Here are the four reasons why.
1. They know what matters
All prospective franchise owners are required by law to receive the Franchise Disclosure Document (FDD) before they actually buy the franchise they’re interested in.
This 150- to 200-page document covers everything that the Federal Trade Commission (FTC) feels that you need to know about the franchisor. (For a breakdown of the FDD, click here). It’s important to be intimately aware of everything in the FDD, as there are certain restrictions and obligations you’ll have as a franchisee and you could be terminated if you don’t abide by them.
2. They can advise you on choosing a business entity
A competent franchise attorney can offer useful suggestions on how your new franchise business should be set up. Should your business be a Limited Liability Corporation (LLC)? A Subchapter S Corporation? C-Corporation? Do you know the differences?
Choosing the right business entity for your new franchise is crucial. It will determine your legal rights and liabilities as a business owner, and will also determine how your business is taxed.

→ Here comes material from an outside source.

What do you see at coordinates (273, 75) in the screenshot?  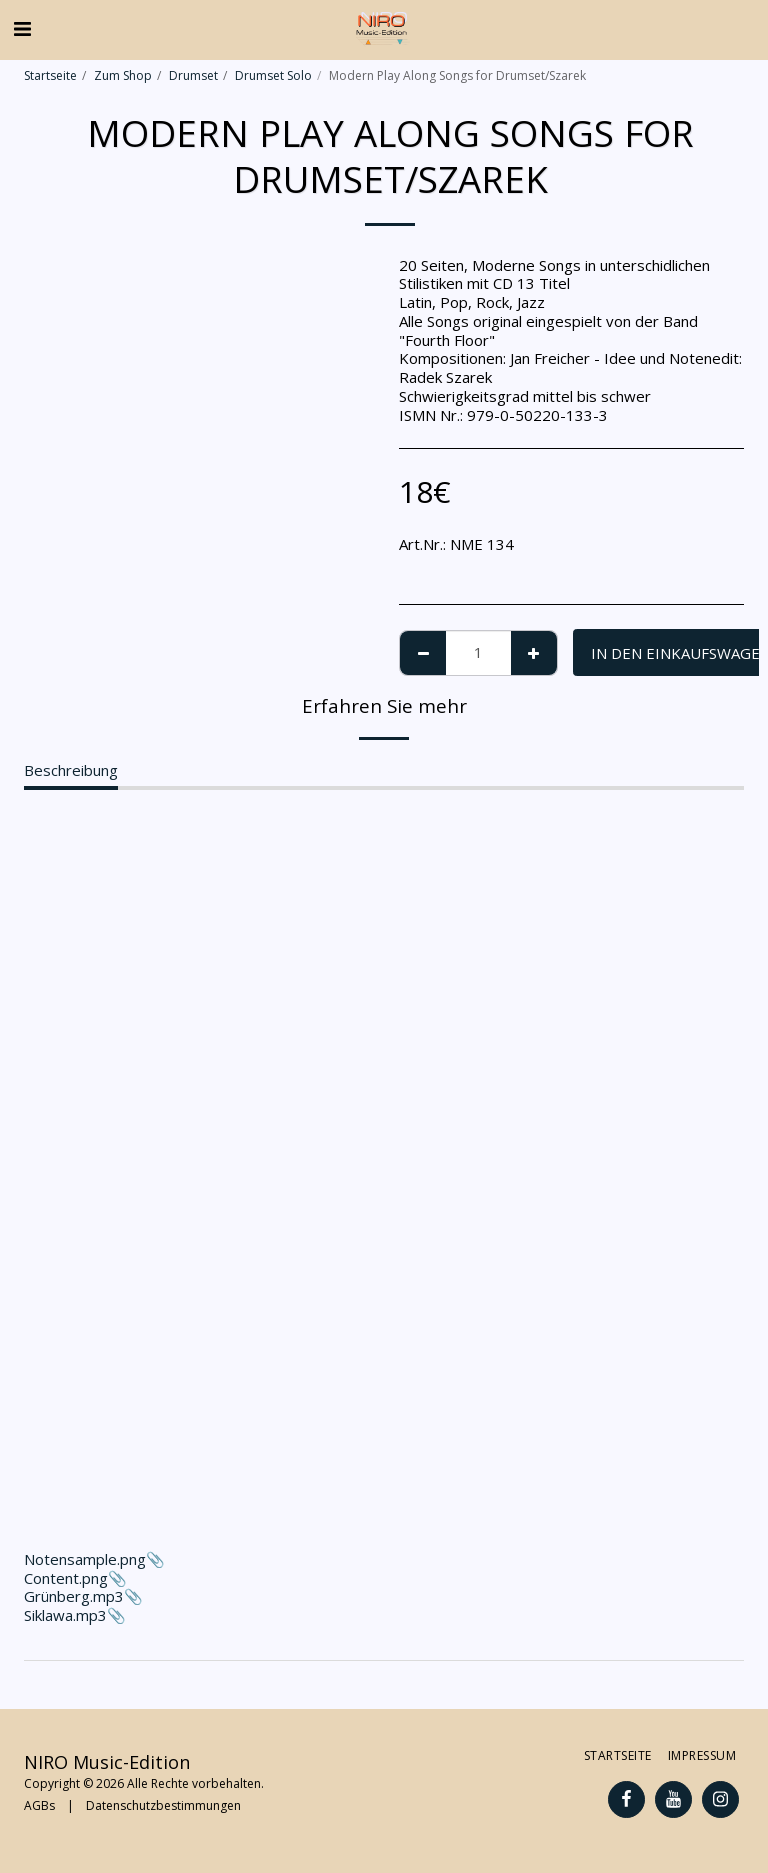 I see `Drumset Solo` at bounding box center [273, 75].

3. They can help you if things go south
No one goes into franchising expecting to fail. But, what if unseen circumstances force you to close down your business? Maybe you really weren’t a good fit for the franchise you chose. Maybe you didn’t make money fast enough. Maybe your choice of location turned out to be a lousy choice.

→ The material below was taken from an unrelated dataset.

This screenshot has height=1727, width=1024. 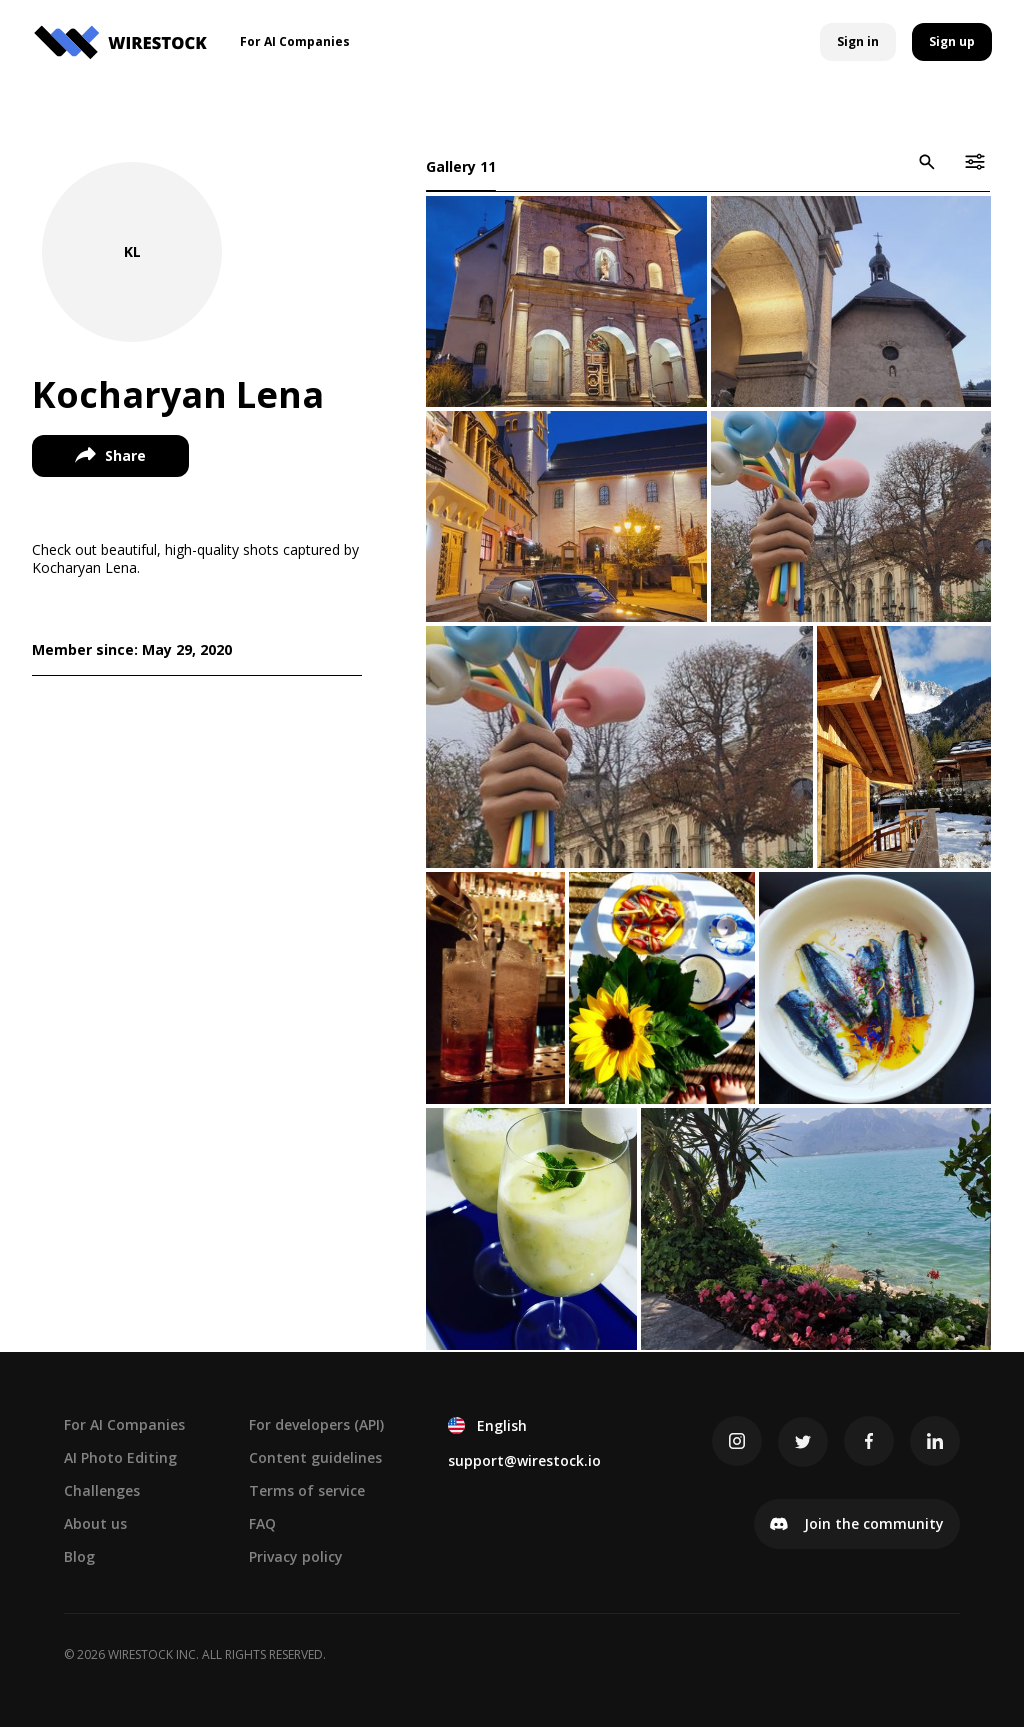 What do you see at coordinates (315, 1457) in the screenshot?
I see `Content guidelines` at bounding box center [315, 1457].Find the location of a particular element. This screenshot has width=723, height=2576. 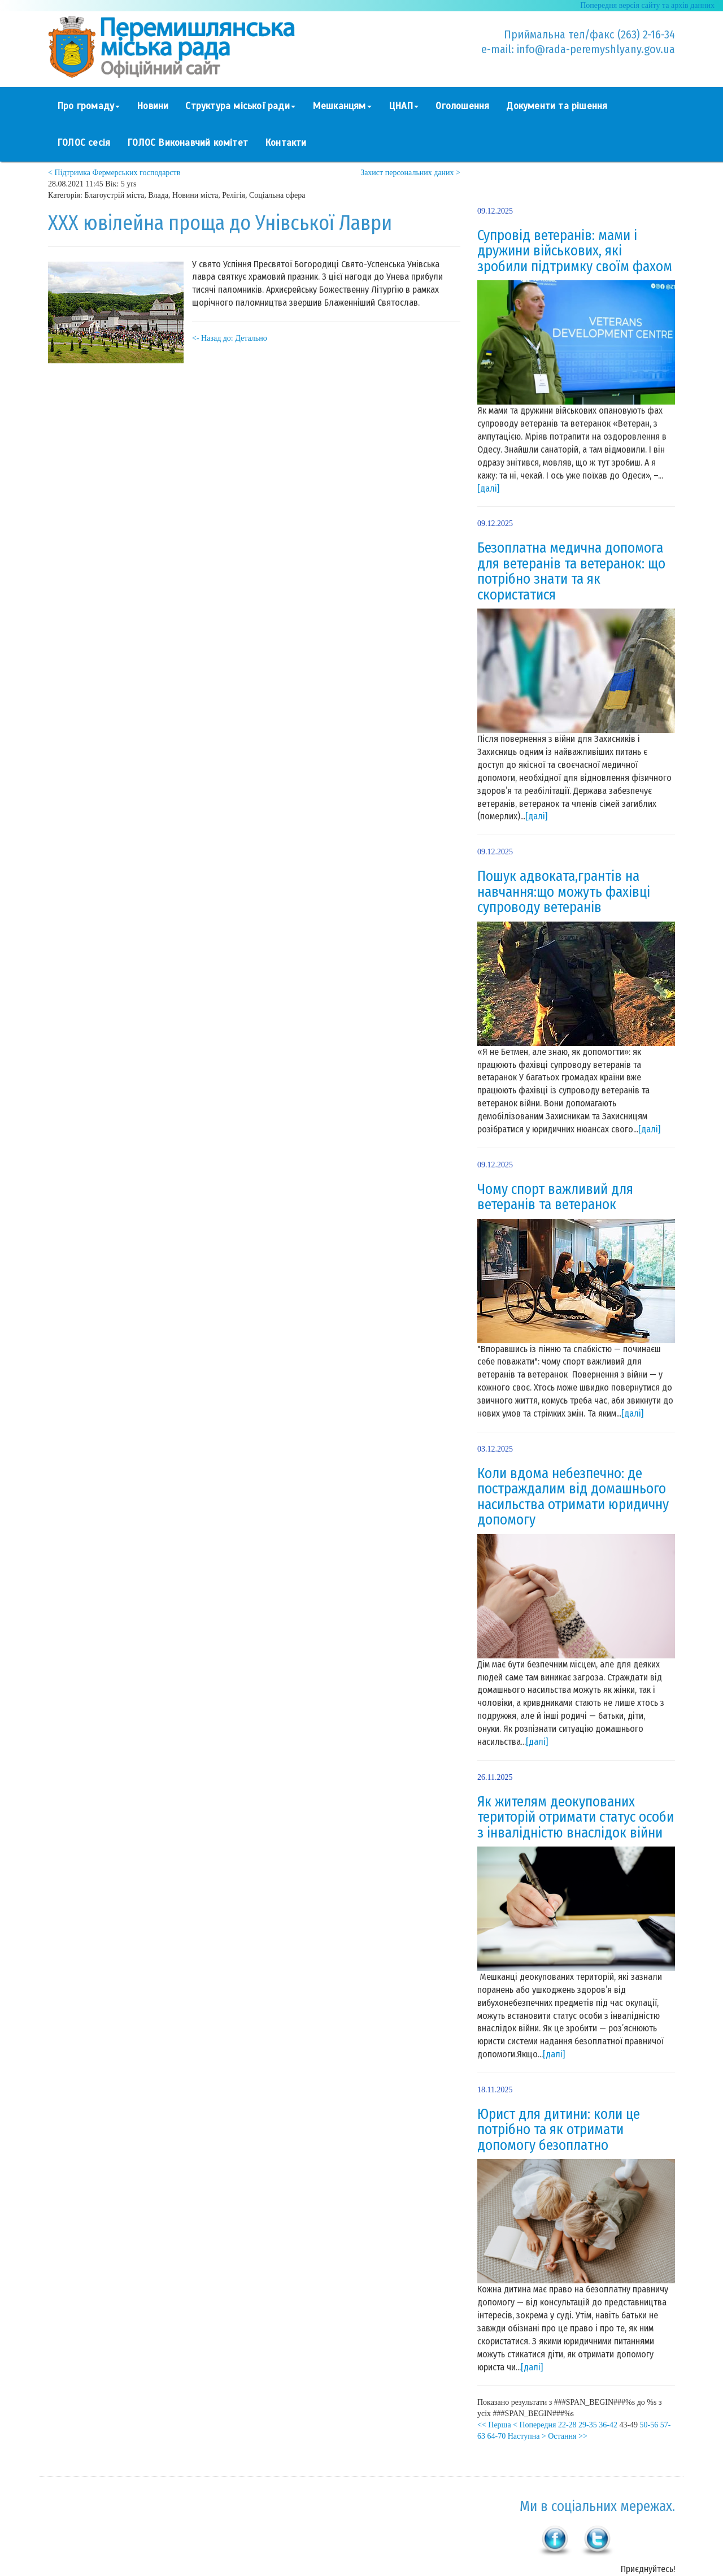

<< Перша is located at coordinates (494, 2425).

Maybe you’re even blaming the franchisor for your business’s failure.
In 2009, a franchisee sued Big-O Tires for fraud.
The franchisee alleged that Big O: (1) told him (falsely) that he did not need experience to operate a tire store; (2) provided exaggerated earnings claims; (3) concealed from him that many of its franchisees had failed; (4) told him that it would sell him tires at competitive prices, when the same tires were often available for less money from other sources; (5) falsely stated that it develops new products and services (6) had expertise in locating and outfitting stores.
The Court ruled against him because the disclosure document he received before he bought the franchise contradicted all of his claims.
“The Court found it significant that, on the cover page of the disclosure document, the franchisee was admonished to read the circular carefully and show it to an accountant. The franchisee admitted that he did neither.”
This franchisee learned the hard way why it’s important to read the Franchise Disclosure Document, cover to cover, before buying a franchise. Not only did he barely read it, he never hired a professional (like a franchise attorney) to go through it with him.
I’m not sure why the Court mentioned the word, “accountant” in the ruling; accountants are not trained to go through the legal aspects of buying a franchise. But, franchise attorneys are.
4. The franchise development director tells you that you don’t need one
If a franchise development director ever tells you you’d be wasting your money by hiring a franchise attorney, since nothing is negotiable in the franchise agreement, ignore it.
The real reason why you’d hear a statement like that has more to do with the franchise development director than you. He (or she) wants you to sign the agreement signed. Salespeople are trained to get stuff signed – in this case, a fairly wordy document that’s difficult to understand without proper legal representation. And, some of it may in fact be negotiable.